Exercise brief —
The reply should hold every line of the data below, unchanged, and none of the pictures.
START Given information
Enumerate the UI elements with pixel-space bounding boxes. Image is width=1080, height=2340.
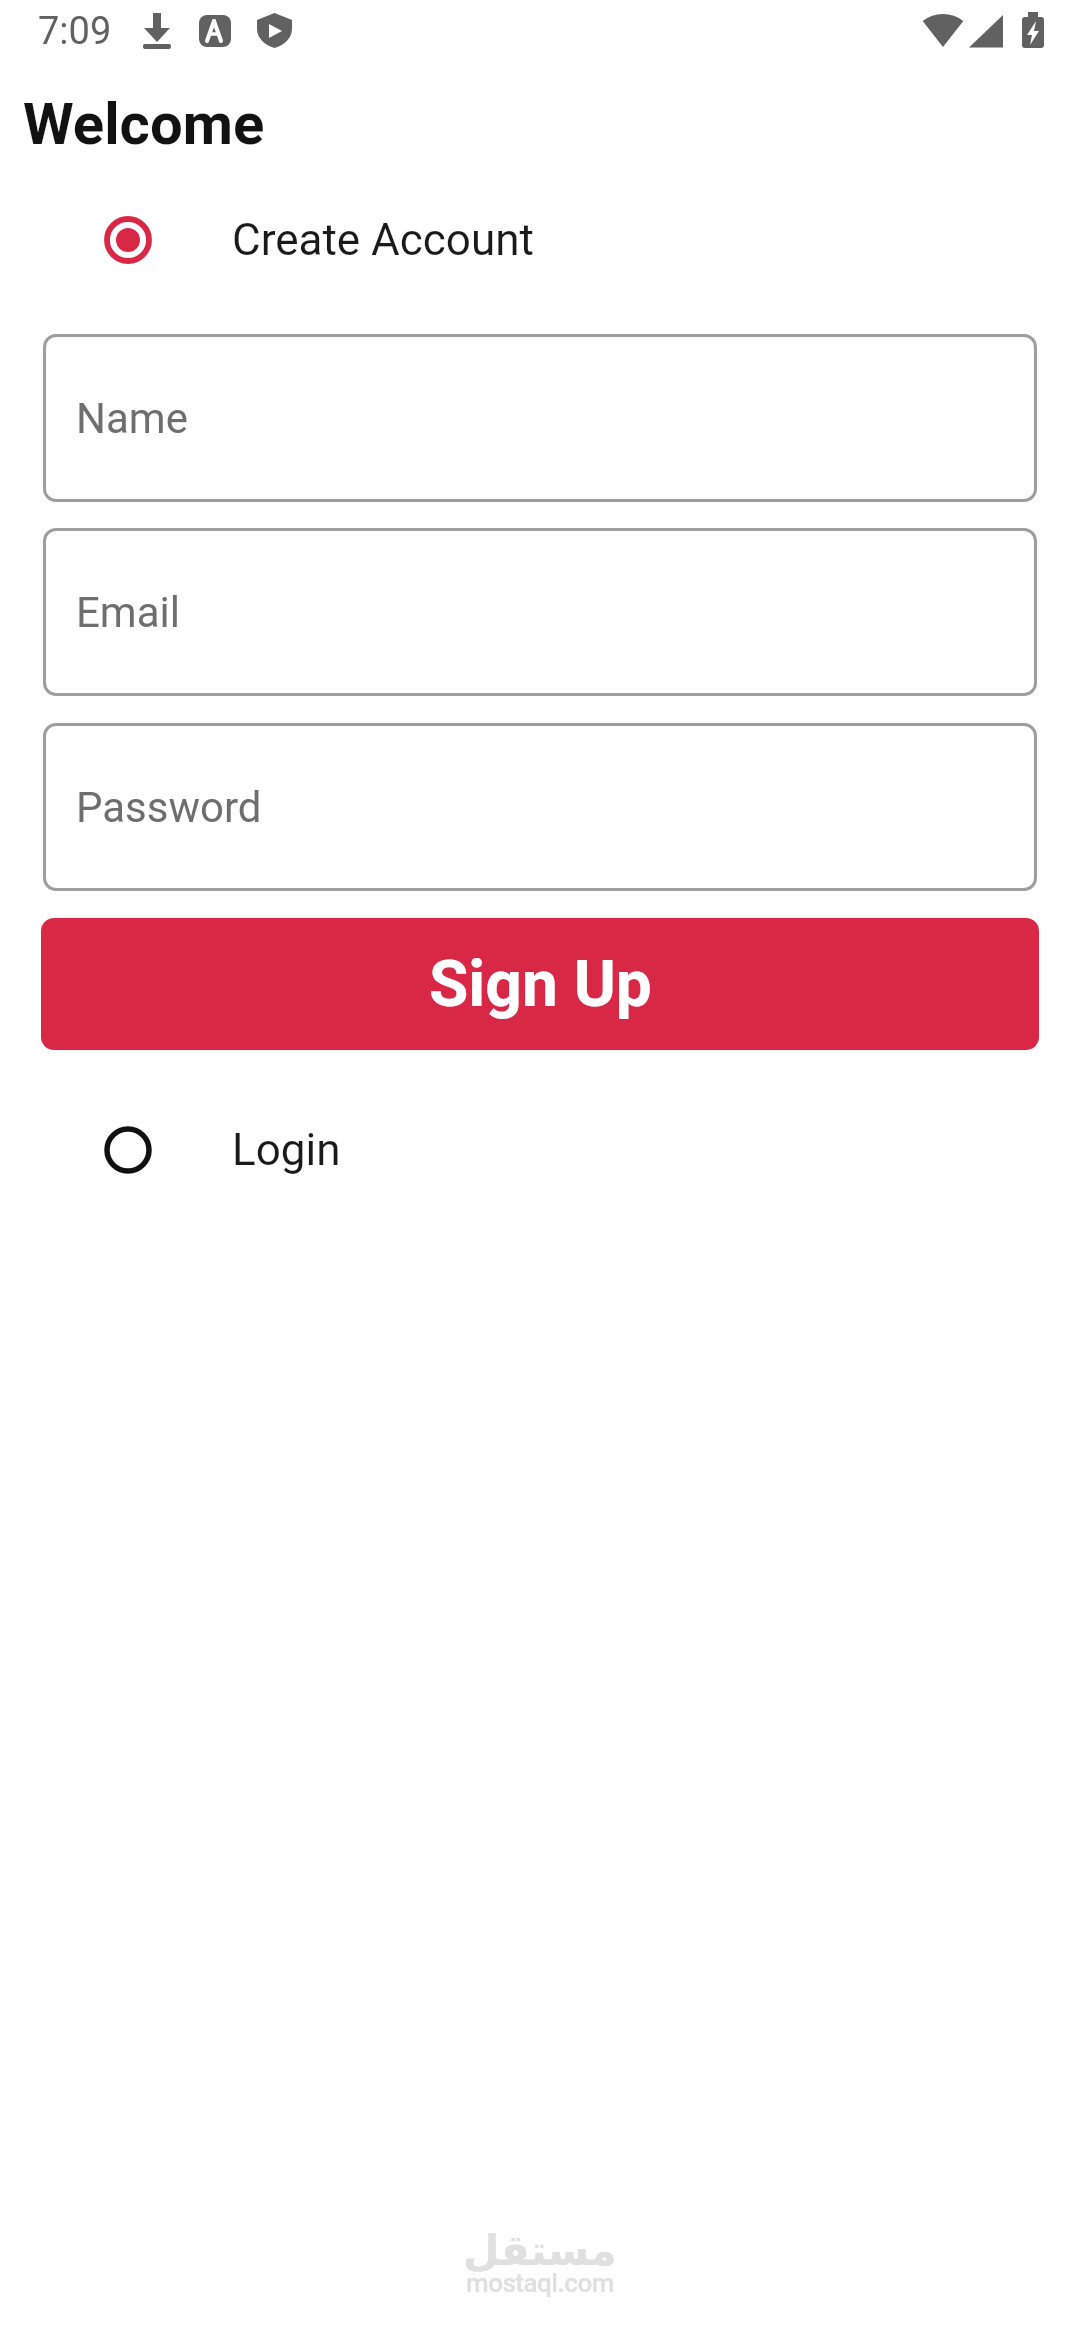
button[interactable]: Name	[43, 334, 1037, 502]
button[interactable]: Password	[43, 723, 1037, 891]
staticText: 7:09	[38, 9, 112, 54]
staticText: Create Account	[232, 214, 534, 266]
staticText: Welcome	[23, 90, 265, 158]
staticText: mostaql.com	[466, 2268, 614, 2298]
staticText: Sign Up	[429, 947, 652, 1022]
button[interactable]: Create Account	[104, 214, 534, 266]
staticText: Name	[76, 394, 188, 443]
staticText: Login	[232, 1124, 341, 1176]
button[interactable]: Sign Up	[41, 918, 1039, 1050]
staticText: مستقل	[463, 2226, 617, 2275]
button[interactable]: Login	[104, 1124, 341, 1176]
staticText: Password	[76, 783, 262, 832]
button[interactable]: Email	[43, 528, 1037, 696]
staticText: Email	[76, 588, 180, 637]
END Given information
Problem solution —
Enumerate the UI elements with pixel-space bounding boxes. Image is width=1080, height=2340.
button[interactable]: Name	[43, 334, 1037, 502]
button[interactable]: Password	[43, 723, 1037, 891]
staticText: 7:09	[38, 9, 112, 54]
staticText: Create Account	[232, 214, 534, 266]
staticText: Welcome	[23, 90, 265, 158]
staticText: mostaql.com	[466, 2268, 614, 2298]
staticText: Sign Up	[429, 947, 652, 1022]
button[interactable]: Create Account	[104, 214, 534, 266]
staticText: Name	[76, 394, 188, 443]
staticText: Login	[232, 1124, 341, 1176]
button[interactable]: Sign Up	[41, 918, 1039, 1050]
staticText: مستقل	[463, 2226, 617, 2275]
button[interactable]: Login	[104, 1124, 341, 1176]
staticText: Password	[76, 783, 262, 832]
button[interactable]: Email	[43, 528, 1037, 696]
staticText: Email	[76, 588, 180, 637]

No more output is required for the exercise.